Nine years is a long time for a club of Arsenal's stature to wait for a trophy, but the 63 minutes Hull City led the Gunners on Saturday will have felt even longer. Arsenal were pushed all the way by the underdogs, just as they were against Wigan in the semi-final, but again they fought back to triumph. Fourth place and the FA Cup: this has been an excellent season at the Emirates.
The build-up to the game served as a painful trip down memory lane for Arsenal supporters, taking in the occasions in which they have been so close to silverware but narrowly fallen short. Now there is no reason to dwell on those past failures. At the time of writing, it is roughly five minutes since Arsenal last won a trophy and, as Arsene Wenger said at full-time, this is a pivotal moment for a team that is moving in the right direction.
To Wenger's credit, he has always focused on the future. His shortcomings have been analysed against the afterglow of his previous achievements, but his intention has always been to build for a brighter future. The problem has been the lack of tangible success in the present, but that frustration has now been largely eradicated. "I'm very happy for the players because I think it was a turning point in the lifespan of this team," said the manager in his post-match interview. "To know they can win in that way was very important."
It was not a surprise, however, not merely because Arsenal are clearly a superior side to their stubborn opponents, with their quality eventually shining through. We have seen the Gunners demonstrate their resilience on many occasions throughout the season, something that should not be forgotten amid those lunchtime capitulations. Arsenal have undoubtedly kicked on this year, spending 128 days at the top of the Premier League until injuries unfortunately, but rather predictably, curtailed their title fight.
The issues over the club's strength in depth are something Wenger must address over the summer, certainly more so than last year when Mesut Ozil's blockbuster deadline-day arrival hid the lack of reinforcements elsewhere. But now is not the time to blame the manager for those mistakes. Instead, it is appropriate to praise Wenger for a remarkable and unwavering faith in his players that has finally been repaid. "I've praised many times the spirit of this team and I'm very proud of that today," he said as the achievement began to sink in.
Spirit was a crucial factor on a day when ability wasn't always in abundance, but it was talent that told in the end. Olivier Giroud was a frequent source of frustration in the first half, but it was his cute back-heel that assisted the winning goal. Just as his deft flicks played a part in Jack Wilshere's goal of the season against Norwich, and set up Tomas Rosicky for another superb team goal against Sunderland, Giroud's ingenuity once again made the difference.
It was fitting that Ramsey found himself driving on to Giroud's pass, but that assessment suggests an element of fortune. Perhaps it would be better to say it was expected that Ramsey, at the end of his phenomenal campaign, would be the player to surge forward one more time in search of history. If only he had remained fit for the full season, that seven-point gap to Manchester City would certainly be shorter.

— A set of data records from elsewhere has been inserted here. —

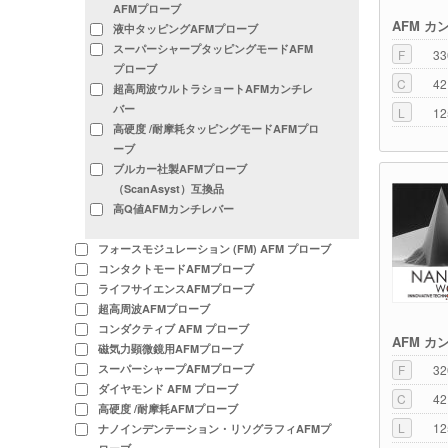
AFMプローブ
AFM カ
液中タッピングAFMプローブ
スーパーシャープタッピングモードAFM
F
33
プローブ
C
42
超高周波ウルトラショートAFMカンチレ
バー
L
12
高硬度 /耐摩耗タッピングモードAFMプロ
ーブ
ブルカー社製AFMプローブ
（ScanAsyst）互換品
高Q値AFMカンチレバー
フォースモジュレーション (FM) AFM プローブ
コンタクトモードAFMプローブ
ライフサイエンスAFMプローブ
超高周波AFMプローブ
コンダクティブ AFM プローブ
AFM カ
磁気力顕微鏡用AFMプローブ
スーパーシャープAFMプローブ
F
32
ダイヤモンド AFM プローブ
C
42
高硬度 /耐摩耗AFMプローブ
L
12
ナノインデンテーション・リソグラフィAFMプ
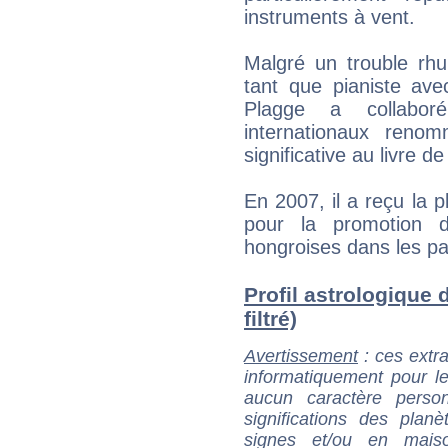
instruments à vent.
Malgré un trouble rhu
tant que pianiste ave
Plagge a collabor
internationaux reno
significative au livre 
En 2007, il a reçu la p
pour la promotion 
hongroises dans les pa
Profil astrologique 
filtré)
Avertissement
: ces extra
informatiquement pour le
aucun caractère perso
significations des pla
signes et/ou en maiso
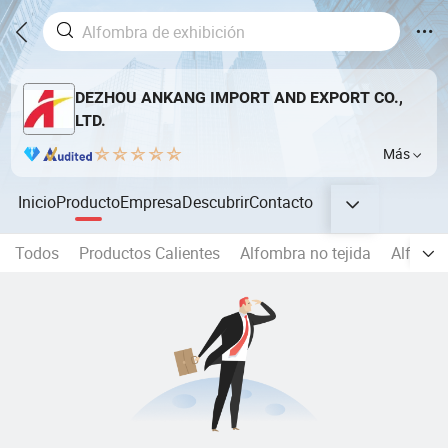
DEZHOU ANKANG IMPORT AND EXPORT CO.,
LTD.
Más
Inicio
Producto
Empresa
Descubrir
Contacto
Todos
Productos Calientes
Alfombra no tejida
Alfombr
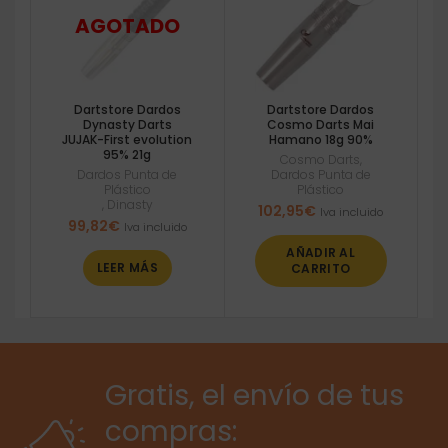
Dartstore Dardos
Dartstore Dardos
Dynasty Darts
Cosmo Darts Mai
JUJAK-First evolution
Hamano 18g 90%
95% 21g
Cosmo Darts
,
Dardos Punta de
Dardos Punta de
Plástico
Plástico
,
Dinasty
102,95
€
Iva incluido
99,82
€
Iva incluido
AÑADIR AL
LEER MÁS
CARRITO
Gratis, el envío de tus
compras:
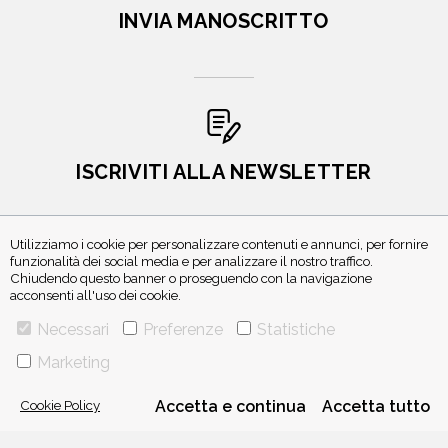
INVIA MANOSCRITTO
ISCRIVITI ALLA NEWSLETTER
Utilizziamo i cookie per personalizzare contenuti e annunci, per fornire
funzionalità dei social media e per analizzare il nostro traffico.
Chiudendo questo banner o proseguendo con la navigazione
acconsenti all'uso dei cookie.
Necessari
Preferenze
Statistiche
Marketing
VIA GHERARDINI 10 - 20145 MILANO
E-MAIL:
INFO@PONTEALLEGRAZIE.IT
Cookie Policy
Accetta e continua
Accetta tutto
TELEFONO
0234597626
- FAX
0234597206
ADRIANO SALANI EDITORE S.R.L.
P. IVA
12630510159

Of course, Arsenal made it difficult for themselves against a Hull side who have lost only twice from winning positions in all competitions - with a 2-0 lead surrendered on both occasions - but the story would have been far less enchanting had they cruised to victory. "We wanted to make history and win the game and we made history in both ways," said Wenger. "How not to start a cup final and how to come back."

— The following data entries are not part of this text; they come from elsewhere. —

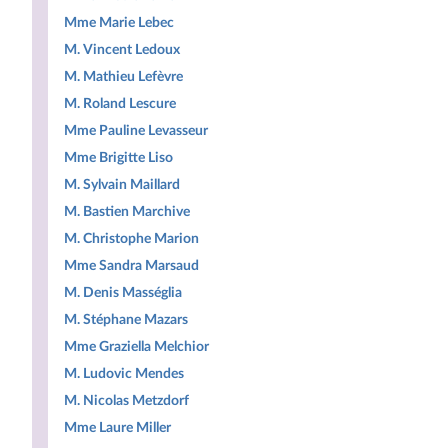
Mme Marie Lebec
M. Vincent Ledoux
M. Mathieu Lefèvre
M. Roland Lescure
Mme Pauline Levasseur
Mme Brigitte Liso
M. Sylvain Maillard
M. Bastien Marchive
M. Christophe Marion
Mme Sandra Marsaud
M. Denis Masséglia
M. Stéphane Mazars
Mme Graziella Melchior
M. Ludovic Mendes
M. Nicolas Metzdorf
Mme Laure Miller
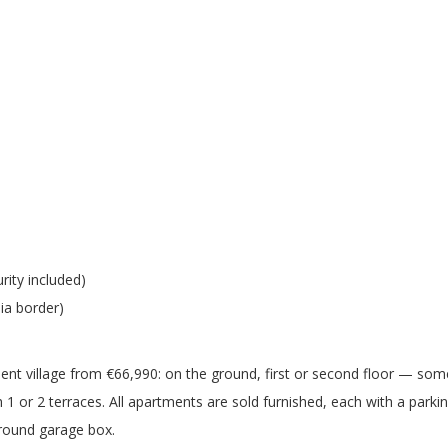
rity included)
ia border)
ent village from €66,990: on the ground, first or second floor — som
 1 or 2 terraces. All apartments are sold furnished, each with a parki
ground garage box.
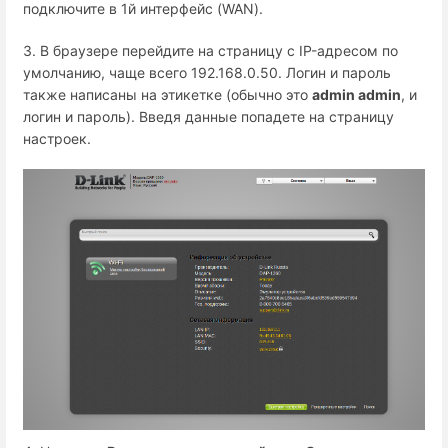
подключите в 1й интерфейс (WAN).
3. В браузере перейдите на страницу с IP-адресом по
умолчанию, чаще всего 192.168.0.50. Логин и пароль
также написаны на этикетке (обычно это
admin admin
, и
логин и пароль). Введя данные попадете на страницу
настроек.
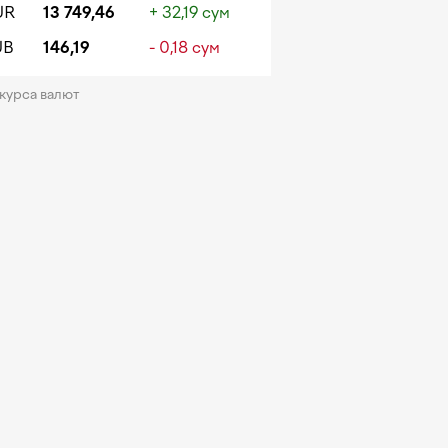
UR
13 749,46
+ 32,19 сум
UB
146,19
- 0,18 сум
 курса валют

There is added satisfaction for Wenger in Arsenal remaining committed to their own style. After parking the bus to beat Manchester United in the 2005 FA Cup final, the manager revealed that he could not fully enjoy the occasion after betraying his values. Saturday's achievement was much more palatable, at the end of a run in which Everton were blitzed at the Emirates and Liverpool were made to pay for the 5-1 mauling they inflicted on the Gunners at Anfield.
"I am confident that at the end of May, we will all be happy," said Wenger in October and, despite another roller coaster campaign of ups and downs, his prescience is a fair reflection. Wenger is not the specialist in failure that the trophyless Jose Mourinho claimed in February; but neither would many argue that he still 'knows' in the manner that reassured supporters in the bleakest moments of the club's trophy drought. What he has achieved is to convince everyone that this Arsenal team is moving forward under his guidance, and his mooted new three-year contract has been ratified by a cup victory that should engender optimism.